2. Accelerate aging.

At the high temperatures of frying, glucose and protein undergo a non-enzymatic glycation reaction to produce advanced glycation end products. After such substances enter the human body, they will be deposited in different tissues, increasing the level of inflammation and oxidative stress in the body, which may not only increase the risk of cardiovascular disease, but also accelerate aging.

3. Carcinogens are produced.

When food is fried at a high temperature of more than 120 degrees Celsius, starchy foods produce acrylamide. The International Agency for Research on Cancer (IARC) has identified acrylamide as a possibly carcinogenic to humans. In addition, if it is an animal-based fried food, it may produce strong carcinogens such as 3,4 benzopyrene.

Fourth, the production of trans fatty acids.

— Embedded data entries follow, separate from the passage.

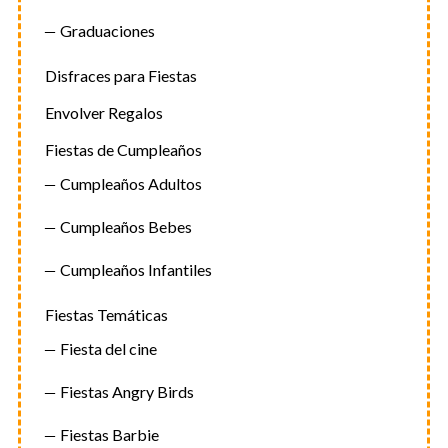
Graduaciones
Disfraces para Fiestas
Envolver Regalos
Fiestas de Cumpleaños
Cumpleaños Adultos
Cumpleaños Bebes
Cumpleaños Infantiles
Fiestas Temáticas
Fiesta del cine
Fiestas Angry Birds
Fiestas Barbie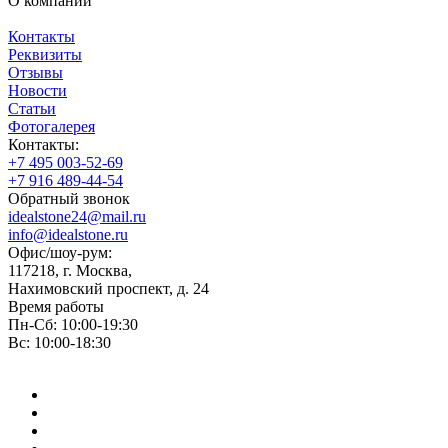
О компании
Контакты
Реквизиты
Отзывы
Новости
Статьи
Фотогалерея
Контакты:
+7 495 003-52-69
+7 916 489-44-54
Обратный звонок
idealstone24@mail.ru
info@idealstone.ru
Офис/шоу-рум:
117218, г. Москва,
Нахимовский проспект, д. 24
Время работы
Пн-Сб: 10:00-19:30
Вс: 10:00-18:30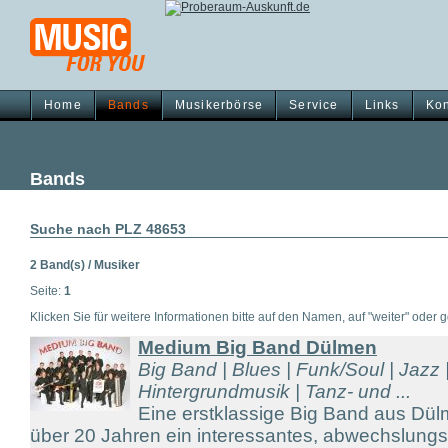
Home
Bands
Musikerbörse
Service
Links
Kon
Bands
Suche nach PLZ 48653
2 Band(s) / Musiker
Seite:
1
Klicken Sie für weitere Informationen bitte auf den Namen, auf "weiter" oder gg
Medium Big Band Dülmen
Big Band | Blues | Funk/Soul | Jazz |
Hintergrundmusik | Tanz- und ...
Eine erstklassige Big Band aus Dül
über 20 Jahren ein interessantes, abwechslungs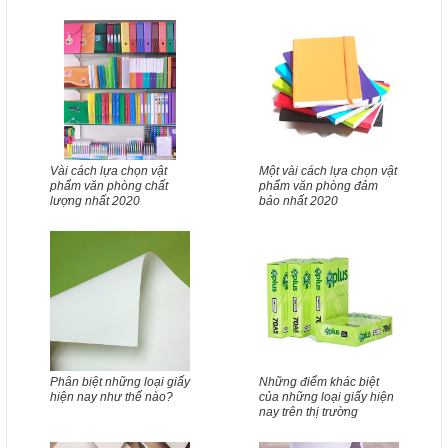
Vài cách lựa chọn vật
Một vài cách lựa chọn vật
phẩm văn phòng chất
phẩm văn phòng đảm
lượng nhất 2020
bảo nhất 2020
Phân biệt những loại giấy
Những điểm khác biệt
hiện nay như thế nào?
của những loại giấy hiện
nay trên thị trường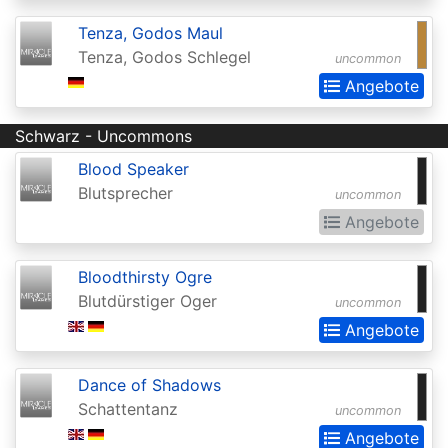
Invocations
Tenza, Godos Maul
Antiquities
Tenza, Godos Schlegel
uncommon
Apocalypse
Angebote
Arabian
Schwarz - Uncommons
Nights
Blood Speaker
Arena
Blutsprecher
uncommon
Promos
Angebote
Avacyn
Restored
Bloodthirsty Ogre
Blutdürstiger Oger
uncommon
Baldurs
Angebote
Gate:
Commander
Dance of Shadows
Baldurs
Schattentanz
uncommon
Gate:
Angebote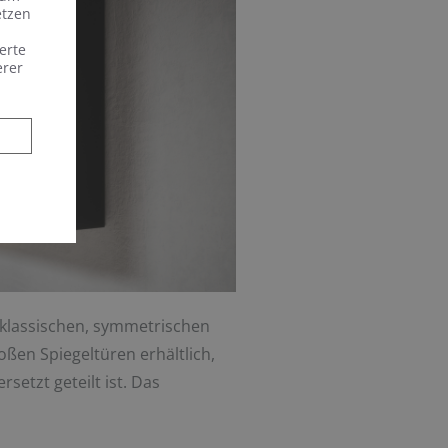
etzen
erte
erer
r klassischen, symmetrischen
oßen Spiegeltüren erhältlich,
setzt geteilt ist. Das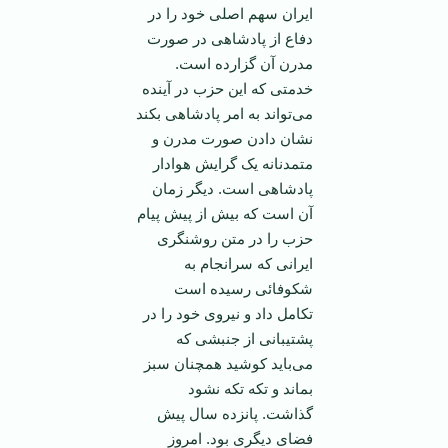
ایران سهم اصلی خود را در
دفاع از پادشاهی در صورت
مدرن آن گزارده است.
خدمتی که این حزب در آینده
می‌تواند به امر پادشاهی بکند
نشان دادن صورت مدرن و
متمدنانه یک گرایش هوادار
پادشاهی است. دیگر زمان
آن است که بیش از پیش پیام
حزب را در متن روشنگری
ایرانی که سرانجام به
شکوفائی رسیده است
تکامل داد و نیروی خود را در
پشتیبانی از جنبشی که
می‌باید کوشید همچنان سبز
بماند و تکه تکه نشود
گذاشت. پانزده سال پیش
فضای دیگری بود. امروز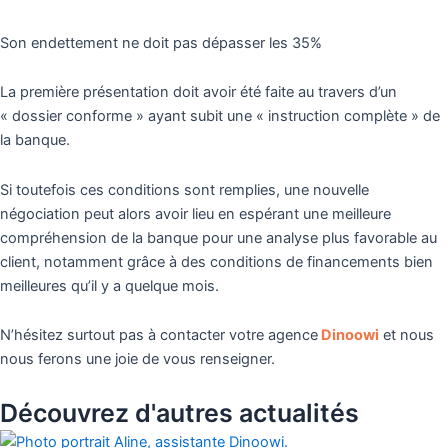
Son endettement ne doit pas dépasser les 35%
La première présentation doit avoir été faite au travers d’un
« dossier conforme » ayant subit une « instruction complète » de
la banque.
Si toutefois ces conditions sont remplies, une nouvelle
négociation peut alors avoir lieu en espérant une meilleure
compréhension de la banque pour une analyse plus favorable au
client, notamment grâce à des conditions de financements bien
meilleures qu’il y a quelque mois.
N’hésitez surtout pas à contacter votre agence
Dinoowi
et nous
nous ferons une joie de vous renseigner.
Découvrez d'autres actualités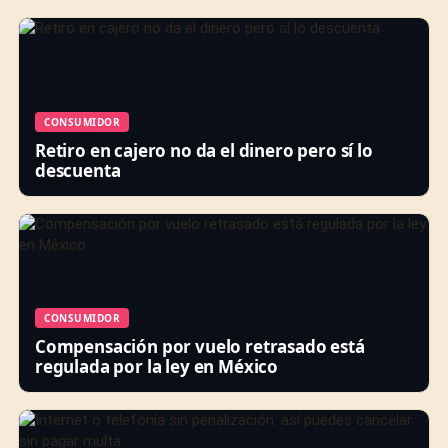
CONSUMIDOR
Retiro en cajero no da el dinero pero sí lo
descuenta
CONSUMIDOR
Compensación por vuelo retrasado está
regulada por la ley en México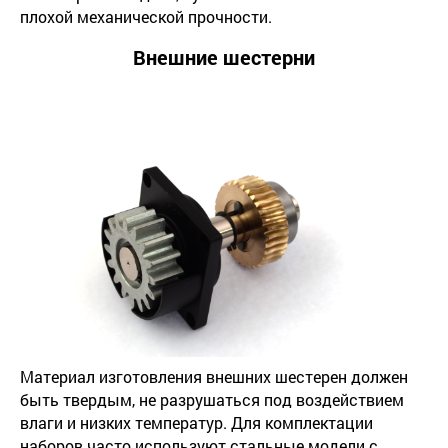
плохой механической прочности.
Внешние шестерни
Материал изготовления внешних шестерен должен
быть твердым, не разрушаться под воздействием
влаги и низких температур. Для комплектации
наборов часто используют стальные модели с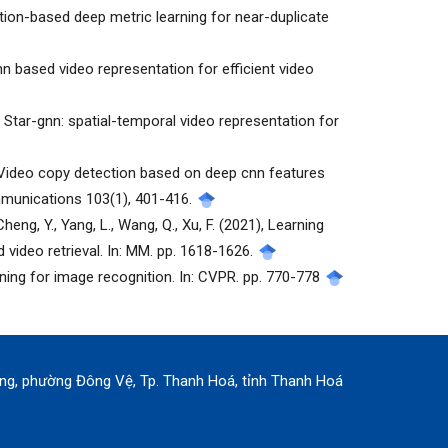
tention-based deep metric learning for near-duplicate
 cnn based video representation for efficient video
22), Star-gnn: spatial-temporal video representation for
18), Video copy detection based on deep cnn features
munications 103(1), 401-416.
Cheng, Y., Yang, L., Wang, Q., Xu, F. (2021), Learning
 video retrieval. In: MM. pp. 1618-1626.
earning for image recognition. In: CVPR. pp. 770-778
rung, phường Đông Vệ, Tp. Thanh Hoá, tỉnh Thanh Hoá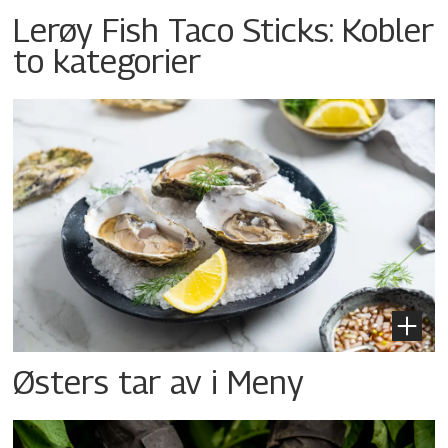
Lerøy Fish Taco Sticks: Kobler
to kategorier
Østers tar av i Meny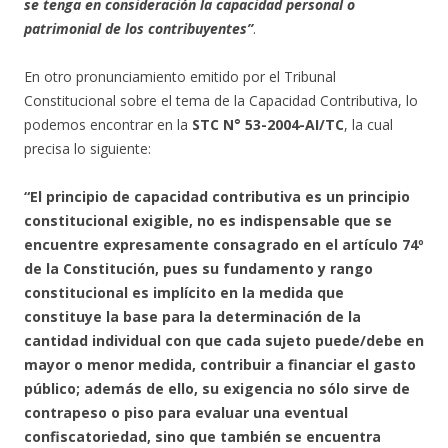
se tenga en consideración la capacidad personal o
patrimonial de los contribuyentes”
.
En otro pronunciamiento emitido por el Tribunal
Constitucional sobre el tema de la Capacidad Contributiva, lo
podemos encontrar en la
STC N° 53-2004-AI/TC
, la cual
precisa lo siguiente:
“El principio de capacidad contributiva es un principio
constitucional exigible, no es indispensable que se
encuentre expresamente consagrado en el artículo 74º
de la Constitución, pues su fundamento y rango
constitucional es implícito en la medida que
constituye la base para la determinación de la
cantidad individual con que cada sujeto puede/debe en
mayor o menor medida, contribuir a financiar el gasto
público; además de ello, su exigencia no sólo sirve de
contrapeso o piso para evaluar una eventual
confiscatoriedad, sino que también se encuentra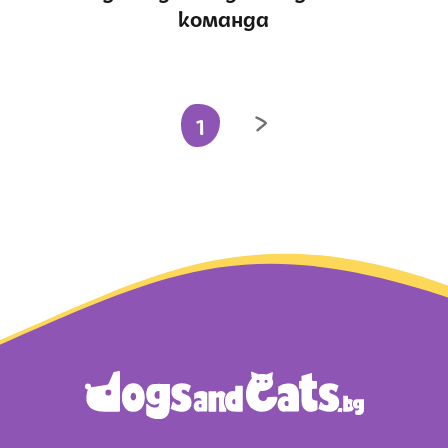
команда
1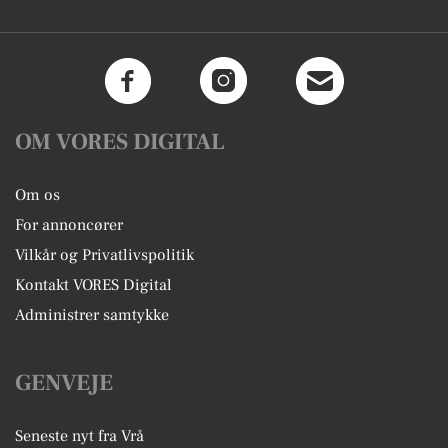
OM VORES DIGITAL
Om os
For annoncører
Vilkår og Privatlivspolitik
Kontakt VORES Digital
Administrer samtykke
GENVEJE
Seneste nyt fra Vrå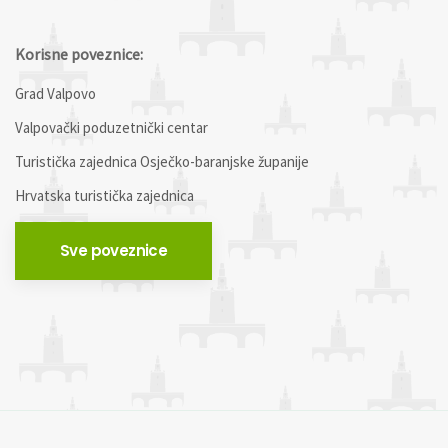
Korisne poveznice:
Grad Valpovo
Valpovački poduzetnički centar
Turistička zajednica Osječko-baranjske županije
Hrvatska turistička zajednica
Sve poveznice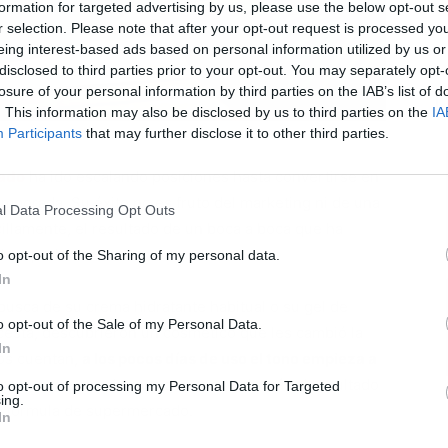
formation for targeted advertising by us, please use the below opt-out s
r selection. Please note that after your opt-out request is processed y
eing interest-based ads based on personal information utilized by us or
disclosed to third parties prior to your opt-out. You may separately opt-
losure of your personal information by third parties on the IAB’s list of
L
. This information may also be disclosed by us to third parties on the
IA
Participants
that may further disclose it to other third parties.
eado
ha ido escalando posiciones hasta convertirse en
mporada. Su éxito no es fruto del marketing ni de una
l Data Processing Opt Outs
illamente, el resultado de un boca a boca que ha
o han probado.
o opt-out of the Sharing of my personal data.
In
usca de su crema hidratante habitual o su gel de
o opt-out of the Sale of my Personal Data.
 cesta, descubrieron un cosmético que les cambió la
In
mos cuentan,
a los pocos días de uso el tono empieza a
y con una textura jugosa que recuerda más al resultado
to opt-out of processing my Personal Data for Targeted
ing.
na fórmula de supermercado.
In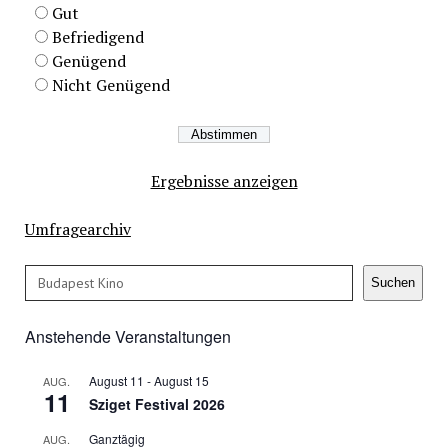
Gut
Befriedigend
Genügend
Nicht Genügend
Ergebnisse anzeigen
Umfragearchiv
Suchen
Suchen
Anstehende Veranstaltungen
August 11
-
August 15
AUG.
11
Sziget Festival 2026
Ganztägig
AUG.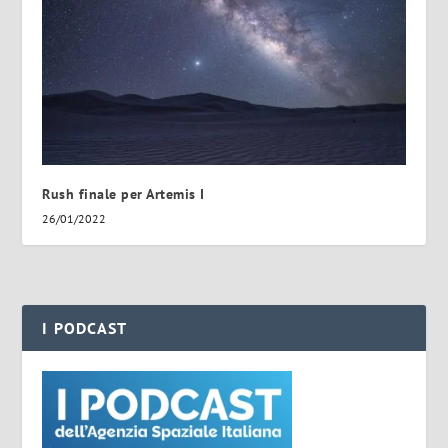
Rush finale per Artemis I
26/01/2022
I PODCAST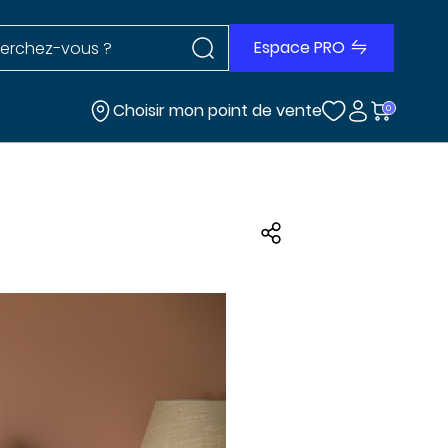
Rechercher dans le site
r dans le site
Espace PRO
Choisir mon point de vente
0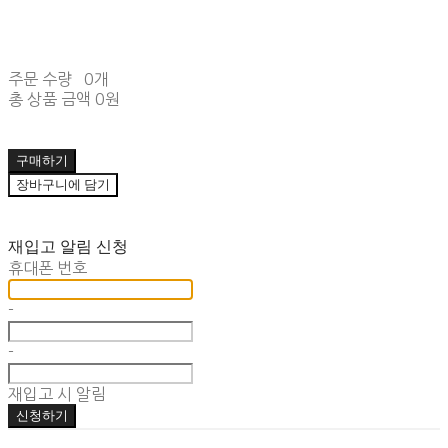
주문 수량
0개
총 상품 금액
0원
구매하기
장바구니에 담기
재입고 알림 신청
휴대폰 번호
-
-
재입고 시 알림
신청하기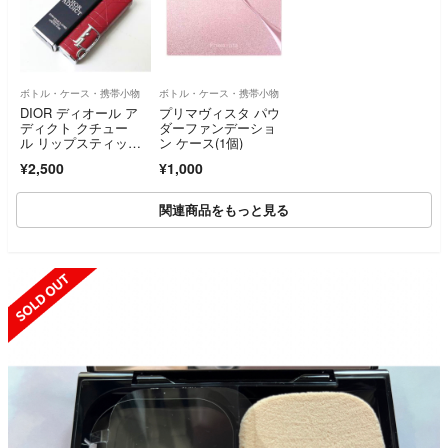
ボトル・ケース・携帯小物
ボトル・ケース・携帯小物
DIOR ディオール ア
プリマヴィスタ パウ
ディクト クチュー
ダーファンデーショ
ル リップスティッ
ン ケース(1個)
ク ケース
¥2,500
¥1,000
関連商品をもっと見る
SOLD OUT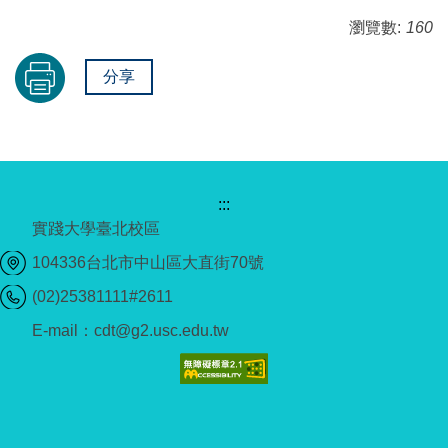
瀏覽數:
160
分享
:::
實踐大學臺北校區
104336台北市中山區大直街70號
(02)25381111#2611
E-mail：cdt@g2.usc.edu.tw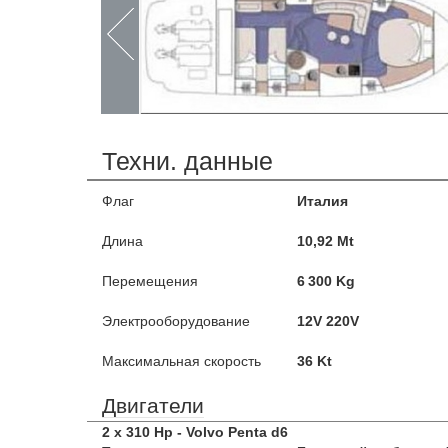
Техни. данные
Флаг
Италия
Длина
10,92 Mt
Перемещения
6 300 Kg
Электрооборудование
12V 220V
Максимальная скорость
36 Kt
Двигатели
2 x 310 Hp - Volvo Penta d6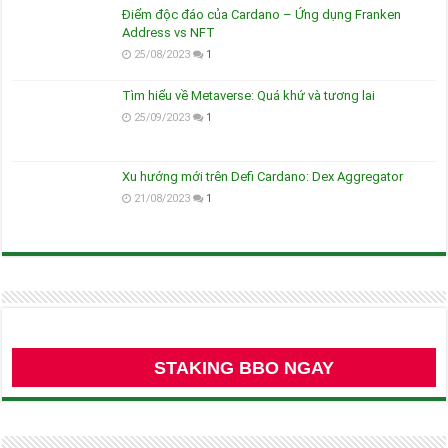
Điểm độc đáo của Cardano – Ứng dụng Franken
Address vs NFT
25/08/2023
1
Tìm hiểu về Metaverse: Quá khứ và tương lai
25/09/2023
1
Xu hướng mới trên Defi Cardano: Dex Aggregator
21/08/2023
1
STAKING BBO NGAY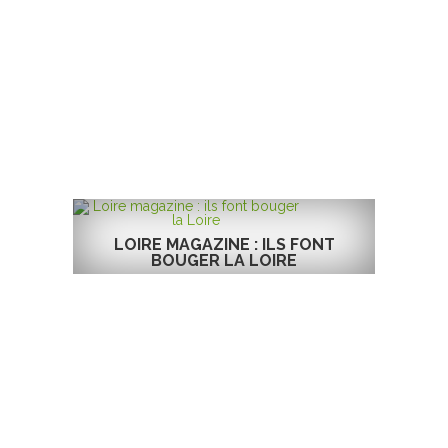
LOIRE MAGAZINE : ILS FONT
BOUGER LA LOIRE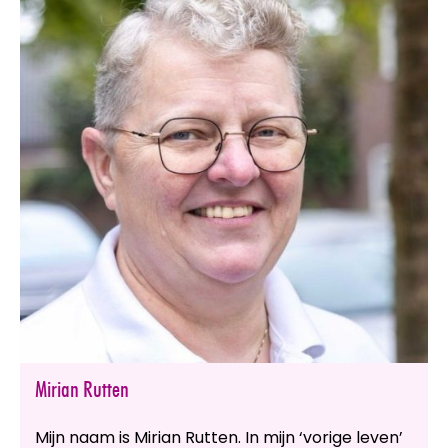
Mirian Rutten
Mijn naam is Mirian Rutten. In mijn ‘vorige leven’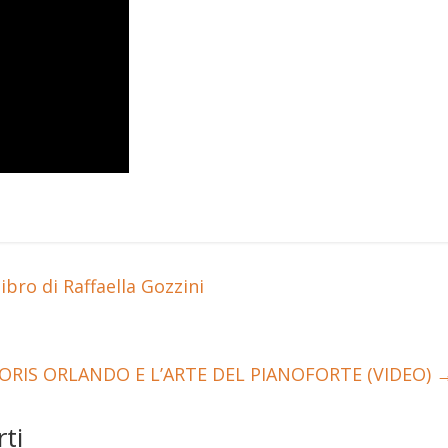
ibro di Raffaella Gozzini
ORIS ORLANDO E L’ARTE DEL PIANOFORTE (VIDEO)
ti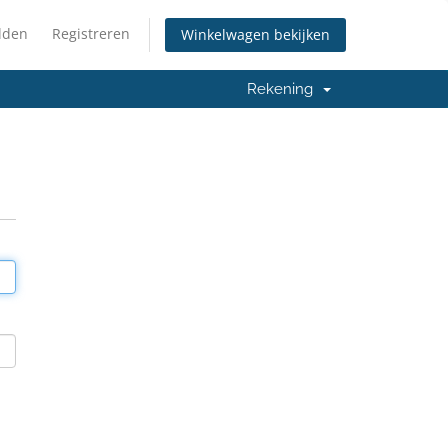
lden
Registreren
Winkelwagen bekijken
Rekening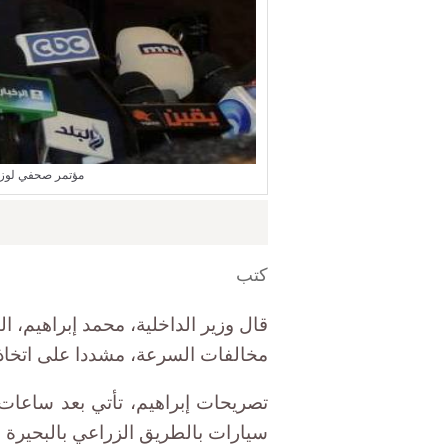
مؤتمر صحفي لوزير 
كتب
قال وزير الداخلية، محمد إبراهيم، ال
مخالفات السرعة، مشددا على اتخاذ 
تصريحات إبراهيم، تأتي بعد ساعات
سيارات بالطريق الزراعي بالبحيرة ما أسفر عن مقتل 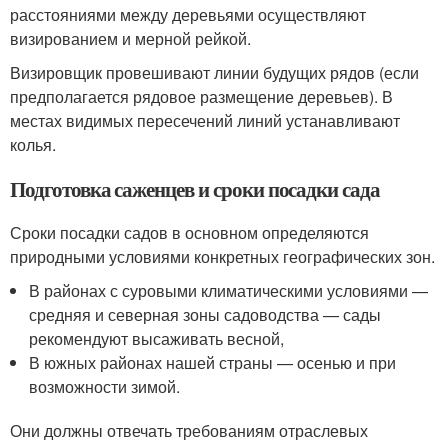
расстояниями между деревьями осуществляют
визированием и мерной рейкой.
Визировщик провешивают линии будущих рядов (если
предполагается рядовое размещение деревьев). В
местах видимых пересечений линий устанавливают
колья.
Подготовка саженцев и сроки посадки сада
Сроки посадки садов в основном определяются
природными условиями конкретных географических зон.
В районах с суровыми климатическими условиями —
средняя и северная зоны садоводства — сады
рекомендуют высаживать весной,
В южных районах нашей страны — осенью и при
возможности зимой.
Они должны отвечать требованиям отраслевых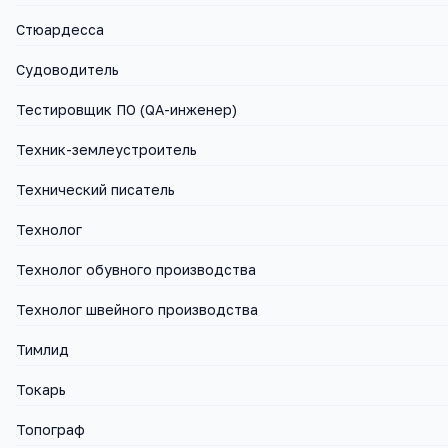
Стюардесса
Судоводитель
Тестировщик ПО (QA-инженер)
Техник-землеустроитель
Технический писатель
Технолог
Технолог обувного производства
Технолог швейного производства
Тимлид
Токарь
Топограф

Similarly, at high frying temperatures, the double bonds of unsaturated fatty acids undergo cis-trans isomerization, producing a small amount of trans fatty acids, which are then adsorbed on fried foods. Trans fatty acids raise LDL cholesterol levels, lower HDL cholesterol levels, and increase the risk of cardiovascular disease.

5. Destroying nutrients.

Fried foods can destroy nutrients such as vitamin B1, B2 and vitamin C, vitamin K, carotene, etc., especially vitamin B1 is almost destroyed.

6. Sodium salt exceeded.

In order to balance the smell, eat the crispy texture, and stimulate the appetite, fried foods usually add a lot of salt, and the taste is mainly salty. Excessive sodium intake will increase the metabolic burden on the kidneys and is a risk factor for diseases such as hypertension and osteoporosis.